WORK INSTRUCTION: A complete answer retypes each of the records below precisely and includes none of the pictures.

(Page images and extracted text)
- - - - -
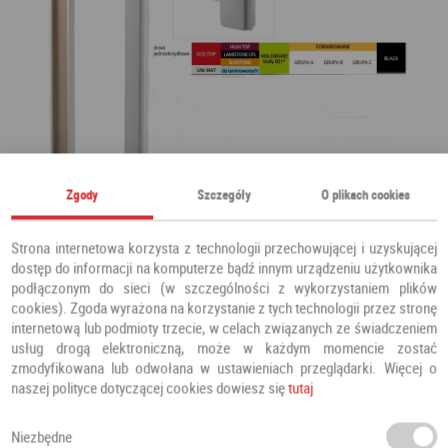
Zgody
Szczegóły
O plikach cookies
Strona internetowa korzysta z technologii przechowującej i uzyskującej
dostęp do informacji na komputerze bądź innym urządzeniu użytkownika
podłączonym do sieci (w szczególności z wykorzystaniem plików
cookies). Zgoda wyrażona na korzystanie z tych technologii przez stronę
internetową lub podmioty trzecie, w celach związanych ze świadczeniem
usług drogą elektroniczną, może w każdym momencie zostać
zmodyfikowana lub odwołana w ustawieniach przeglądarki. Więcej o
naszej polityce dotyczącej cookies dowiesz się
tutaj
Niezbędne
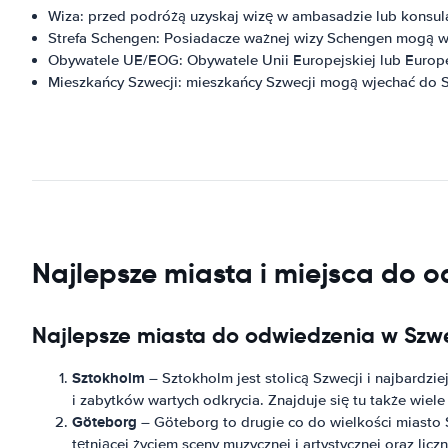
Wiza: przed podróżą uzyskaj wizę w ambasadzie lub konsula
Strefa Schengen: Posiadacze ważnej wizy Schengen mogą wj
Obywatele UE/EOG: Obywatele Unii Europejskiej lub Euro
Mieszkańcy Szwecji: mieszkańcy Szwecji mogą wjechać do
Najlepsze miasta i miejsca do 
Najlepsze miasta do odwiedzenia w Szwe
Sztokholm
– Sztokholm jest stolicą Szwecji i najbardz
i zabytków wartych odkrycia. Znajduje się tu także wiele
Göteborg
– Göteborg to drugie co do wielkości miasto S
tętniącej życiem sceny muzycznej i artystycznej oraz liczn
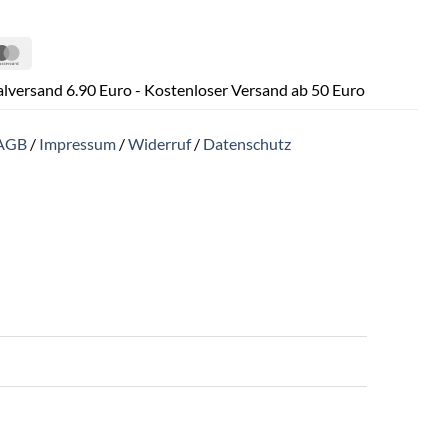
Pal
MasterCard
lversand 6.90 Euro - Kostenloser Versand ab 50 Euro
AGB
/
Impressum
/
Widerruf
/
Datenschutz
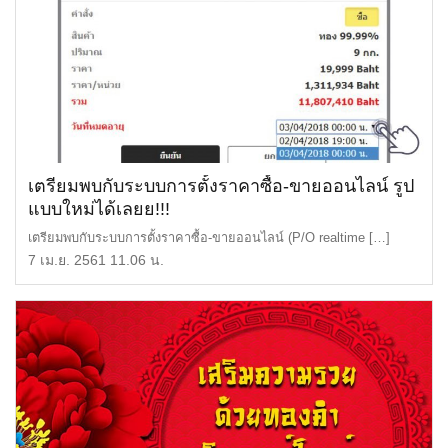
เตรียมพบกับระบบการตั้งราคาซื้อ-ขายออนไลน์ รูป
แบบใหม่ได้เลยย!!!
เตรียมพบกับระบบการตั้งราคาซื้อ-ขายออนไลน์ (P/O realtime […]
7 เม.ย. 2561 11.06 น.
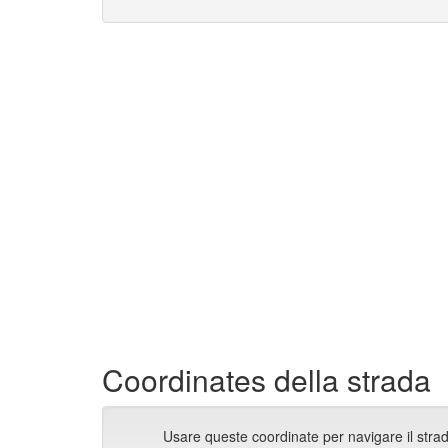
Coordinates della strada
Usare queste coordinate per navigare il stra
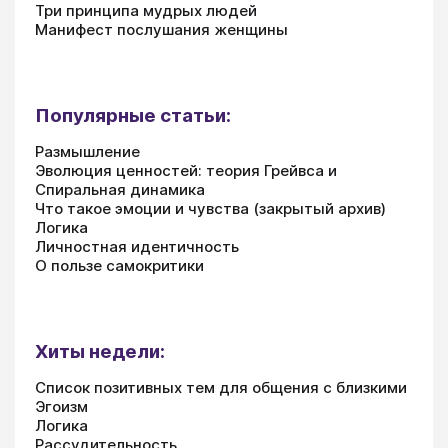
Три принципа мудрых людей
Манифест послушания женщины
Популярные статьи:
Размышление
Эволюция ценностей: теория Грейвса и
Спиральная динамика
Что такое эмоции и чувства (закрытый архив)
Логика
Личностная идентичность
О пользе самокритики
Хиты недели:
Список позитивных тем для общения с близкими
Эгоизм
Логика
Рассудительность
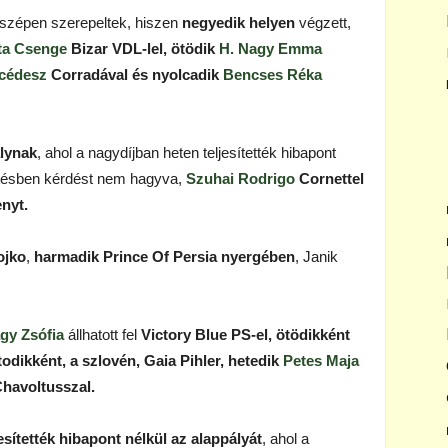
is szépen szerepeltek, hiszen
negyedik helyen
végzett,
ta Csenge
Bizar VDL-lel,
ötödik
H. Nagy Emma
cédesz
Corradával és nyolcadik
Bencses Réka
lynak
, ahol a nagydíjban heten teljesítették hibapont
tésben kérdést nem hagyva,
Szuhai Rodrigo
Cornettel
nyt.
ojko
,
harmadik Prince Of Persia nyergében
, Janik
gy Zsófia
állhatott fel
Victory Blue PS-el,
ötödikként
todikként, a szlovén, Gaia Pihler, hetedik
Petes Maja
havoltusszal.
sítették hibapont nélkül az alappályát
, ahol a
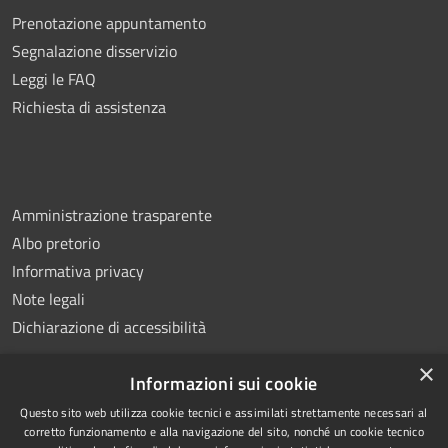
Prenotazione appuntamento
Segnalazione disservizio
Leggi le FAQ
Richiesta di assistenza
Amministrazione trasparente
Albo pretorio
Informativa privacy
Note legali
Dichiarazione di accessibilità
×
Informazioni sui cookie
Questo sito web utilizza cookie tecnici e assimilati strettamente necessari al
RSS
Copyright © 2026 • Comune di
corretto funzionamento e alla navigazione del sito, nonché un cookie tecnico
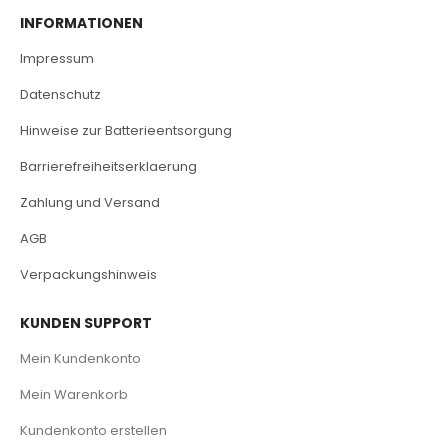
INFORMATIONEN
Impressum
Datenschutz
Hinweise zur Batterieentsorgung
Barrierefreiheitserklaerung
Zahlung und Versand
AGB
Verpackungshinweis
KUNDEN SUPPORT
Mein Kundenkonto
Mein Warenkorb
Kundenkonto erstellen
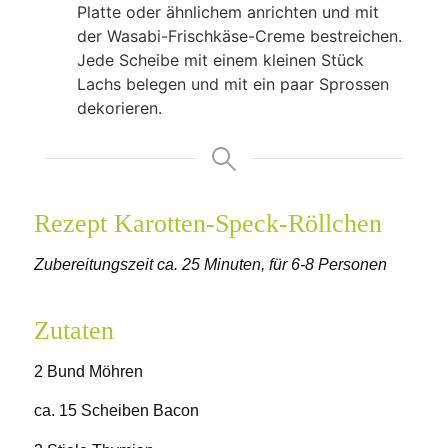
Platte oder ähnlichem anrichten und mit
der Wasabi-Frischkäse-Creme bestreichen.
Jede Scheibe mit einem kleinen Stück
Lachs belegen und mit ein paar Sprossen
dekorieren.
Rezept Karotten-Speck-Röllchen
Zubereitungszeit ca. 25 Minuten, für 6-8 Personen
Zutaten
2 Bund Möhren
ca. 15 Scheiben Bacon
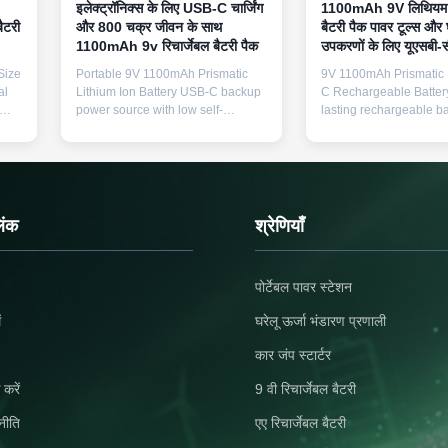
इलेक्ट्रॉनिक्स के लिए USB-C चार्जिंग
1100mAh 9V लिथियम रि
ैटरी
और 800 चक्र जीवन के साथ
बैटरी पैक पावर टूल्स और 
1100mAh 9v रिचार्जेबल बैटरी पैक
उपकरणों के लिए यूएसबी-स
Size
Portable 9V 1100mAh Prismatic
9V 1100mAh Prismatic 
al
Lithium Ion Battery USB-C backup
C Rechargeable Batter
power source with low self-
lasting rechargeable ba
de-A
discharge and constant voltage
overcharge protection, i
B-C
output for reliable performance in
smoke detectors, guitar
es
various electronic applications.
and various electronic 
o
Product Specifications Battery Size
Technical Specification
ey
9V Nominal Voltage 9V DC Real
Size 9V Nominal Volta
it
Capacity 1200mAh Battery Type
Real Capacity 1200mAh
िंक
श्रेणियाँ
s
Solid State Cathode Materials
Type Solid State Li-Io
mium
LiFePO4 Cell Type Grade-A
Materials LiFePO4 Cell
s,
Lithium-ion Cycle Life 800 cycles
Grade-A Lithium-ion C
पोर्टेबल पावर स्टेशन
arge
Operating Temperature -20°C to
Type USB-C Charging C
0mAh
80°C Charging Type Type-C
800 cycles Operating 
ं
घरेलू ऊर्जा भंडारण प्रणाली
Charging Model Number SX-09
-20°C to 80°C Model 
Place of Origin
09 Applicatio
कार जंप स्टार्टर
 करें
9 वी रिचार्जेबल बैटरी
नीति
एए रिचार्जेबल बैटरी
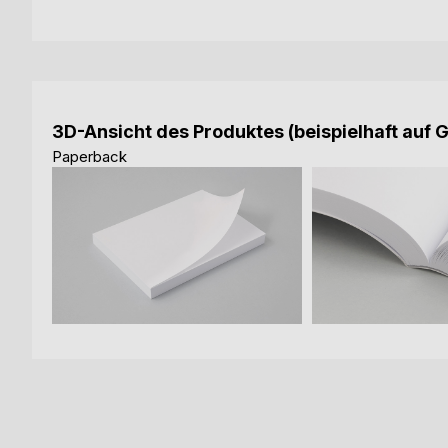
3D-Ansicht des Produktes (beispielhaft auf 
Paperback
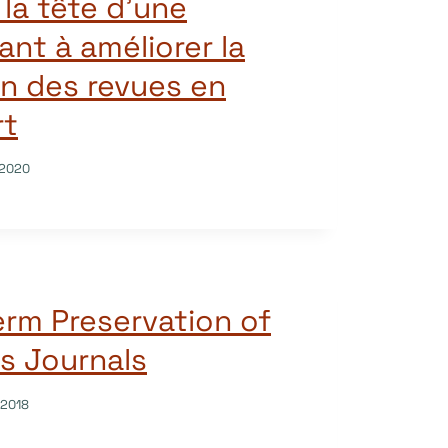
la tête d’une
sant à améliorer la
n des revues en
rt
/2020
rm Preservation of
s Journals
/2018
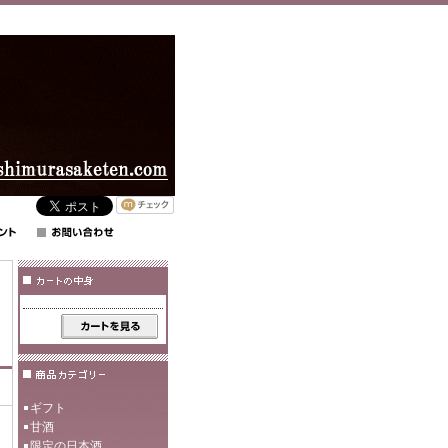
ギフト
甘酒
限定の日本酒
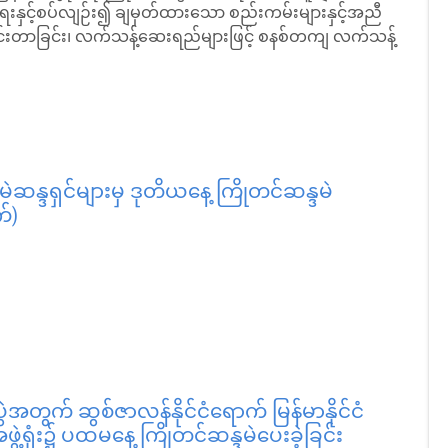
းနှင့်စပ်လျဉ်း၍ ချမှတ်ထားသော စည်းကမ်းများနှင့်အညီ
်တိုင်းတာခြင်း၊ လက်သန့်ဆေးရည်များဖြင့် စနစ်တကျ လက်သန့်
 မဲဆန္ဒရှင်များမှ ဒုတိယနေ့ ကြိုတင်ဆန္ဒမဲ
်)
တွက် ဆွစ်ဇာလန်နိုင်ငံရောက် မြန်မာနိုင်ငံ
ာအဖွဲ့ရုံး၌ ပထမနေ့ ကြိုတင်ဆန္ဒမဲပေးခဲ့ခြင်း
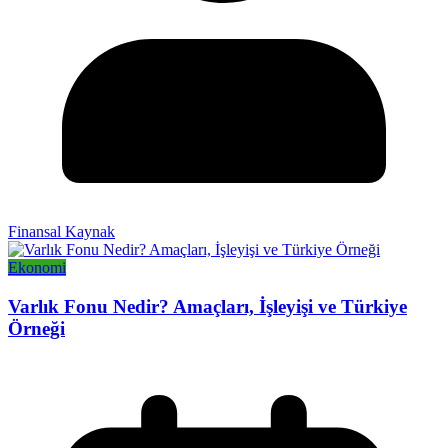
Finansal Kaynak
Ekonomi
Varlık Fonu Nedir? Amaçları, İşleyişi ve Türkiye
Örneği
- - - - -
RESPONSE AREA:
Zgody
Szczegóły
O plikach cookies
Strona internetowa korzysta z technologii przechowującej i uzyskującej
dostęp do informacji na komputerze bądź innym urządzeniu użytkownika
podłączonym do sieci (w szczególności z wykorzystaniem plików
cookies). Zgoda wyrażona na korzystanie z tych technologii przez stronę
internetową lub podmioty trzecie, w celach związanych ze świadczeniem
usług drogą elektroniczną, może w każdym momencie zostać
zmodyfikowana lub odwołana w ustawieniach przeglądarki. Więcej o
naszej polityce dotyczącej cookies dowiesz się
tutaj
Niezbędne
Wiza: przed podróżą uzyskaj wizę w ambasadzie lub konsula
Strefa Schengen: Posiadacze ważnej wizy Schengen mogą wj
Obywatele UE/EOG: Obywatele Unii Europejskiej lub Euro
Mieszkańcy Szwecji: mieszkańcy Szwecji mogą wjechać do
Najlepsze miasta i miejsca do 
Najlepsze miasta do odwiedzenia w Szwe
Sztokholm
– Sztokholm jest stolicą Szwecji i najbardz
i zabytków wartych odkrycia. Znajduje się tu także wiele
Göteborg
– Göteborg to drugie co do wielkości miasto S
tętniącej życiem sceny muzycznej i artystycznej oraz liczn
Pal
MasterCard
lversand 6.90 Euro - Kostenloser Versand ab 50 Euro
AGB
/
Impressum
/
Widerruf
/
Datenschutz
เตรียมพบกับระบบการตั้งราคาซื้อ-ขายออนไลน์ รูป
แบบใหม่ได้เลยย!!!
เตรียมพบกับระบบการตั้งราคาซื้อ-ขายออนไลน์ (P/O realtime […]
7 เม.ย. 2561 11.06 น.
Coordinates della strada
Usare queste coordinate per navigare il stra
Три принципа мудрых людей
Манифест послушания женщины
Популярные статьи:
Размышление
Эволюция ценностей: теория Грейвса и
Спиральная динамика
Что такое эмоции и чувства (закрытый архив)
Логика
Личностная идентичность
О пользе самокритики
Хиты недели:
Список позитивных тем для общения с близкими
Эгоизм
Логика
Рассудительность
is szépen szerepeltek, hiszen
negyedik helyen
végzett,
ta Csenge
Bizar VDL-lel,
ötödik
H. Nagy Emma
cédesz
Corradával és nyolcadik
Bencses Réka
lynak
, ahol a nagydíjban heten teljesítették hibapont
tésben kérdést nem hagyva,
Szuhai Rodrigo
Cornettel
nyt.
ojko
,
harmadik Prince Of Persia nyergében
, Janik
gy Zsófia
állhatott fel
Victory Blue PS-el,
ötödikként
todikként, a szlovén, Gaia Pihler, hetedik
Petes Maja
havoltusszal.
sítették hibapont nélkül az alappályát
, ahol a
Prenotazione appuntamento
Segnalazione disservizio
Leggi le FAQ
Richiesta di assistenza
Amministrazione trasparente
Albo pretorio
Informativa privacy
Note legali
Dichiarazione di accessibilità
×
Informazioni sui cookie
Questo sito web utilizza cookie tecnici e assimilati strettamente necessari al
RSS
Copyright © 2026 • Comune di
corretto funzionamento e alla navigazione del sito, nonché un cookie tecnico
INFORMATIONEN
Impressum
Datenschutz
Hinweise zur Batterieentsorgung
Barrierefreiheitserklaerung
Zahlung und Versand
AGB
Verpackungshinweis
KUNDEN SUPPORT
Mein Kundenkonto
Mein Warenkorb
Kundenkonto erstellen
Platte oder ähnlichem anrichten und mit
der Wasabi-Frischkäse-Creme bestreichen.
Jede Scheibe mit einem kleinen Stück
Lachs belegen und mit ein paar Sprossen
dekorieren.
Rezept Karotten-Speck-Röllchen
Zubereitungszeit ca. 25 Minuten, für 6-8 Personen
Zutaten
2 Bund Möhren
ca. 15 Scheiben Bacon
इलेक्ट्रॉनिक्स के लिए USB-C चार्जिंग
1100mAh 9V लिथियम रि
ैटरी
और 800 चक्र जीवन के साथ
बैटरी पैक पावर टूल्स और 
1100mAh 9v रिचार्जेबल बैटरी पैक
उपकरणों के लिए यूएसबी-स
Size
Portable 9V 1100mAh Prismatic
9V 1100mAh Prismatic 
al
Lithium Ion Battery USB-C backup
C Rechargeable Batter
power source with low self-
lasting rechargeable ba
de-A
discharge and constant voltage
overcharge protection, i
B-C
output for reliable performance in
smoke detectors, guitar
es
various electronic applications.
and various electronic 
o
Product Specifications Battery Size
Technical Specification
ey
9V Nominal Voltage 9V DC Real
Size 9V Nominal Volta
it
Capacity 1200mAh Battery Type
Real Capacity 1200mAh
िंक
श्रेणियाँ
s
Solid State Cathode Materials
Type Solid State Li-Io
mium
LiFePO4 Cell Type Grade-A
Materials LiFePO4 Cell
s,
Lithium-ion Cycle Life 800 cycles
Grade-A Lithium-ion C
पोर्टेबल पावर स्टेशन
arge
Operating Temperature -20°C to
Type USB-C Charging C
0mAh
80°C Charging Type Type-C
800 cycles Operating 
ं
घरेलू ऊर्जा भंडारण प्रणाली
Charging Model Number SX-09
-20°C to 80°C Model 
Place of Origin
09 Applicatio
कार जंप स्टार्टर
 करें
9 वी रिचार्जेबल बैटरी
नीति
एए रिचार्जेबल बैटरी
3D-Ansicht des Produktes (beispielhaft auf 
Paperback
la tête d’une
sant à améliorer la
n des revues en
rt
/2020
rm Preservation of
s Journals
/2018
ギフト
甘酒
限定の日本酒
းနှင့်စပ်လျဉ်း၍ ချမှတ်ထားသော စည်းကမ်းများနှင့်အညီ
်တိုင်းတာခြင်း၊ လက်သန့်ဆေးရည်များဖြင့် စနစ်တကျ လက်သန့်
 မဲဆန္ဒရှင်များမှ ဒုတိယနေ့ ကြိုတင်ဆန္ဒမဲ
်)
တွက် ဆွစ်ဇာလန်နိုင်ငံရောက် မြန်မာနိုင်ငံ
ာအဖွဲ့ရုံး၌ ပထမနေ့ ကြိုတင်ဆန္ဒမဲပေးခဲ့ခြင်း
Finansal Kaynak
Ekonomi
Varlık Fonu Nedir? Amaçları, İşleyişi ve Türkiye
Örneği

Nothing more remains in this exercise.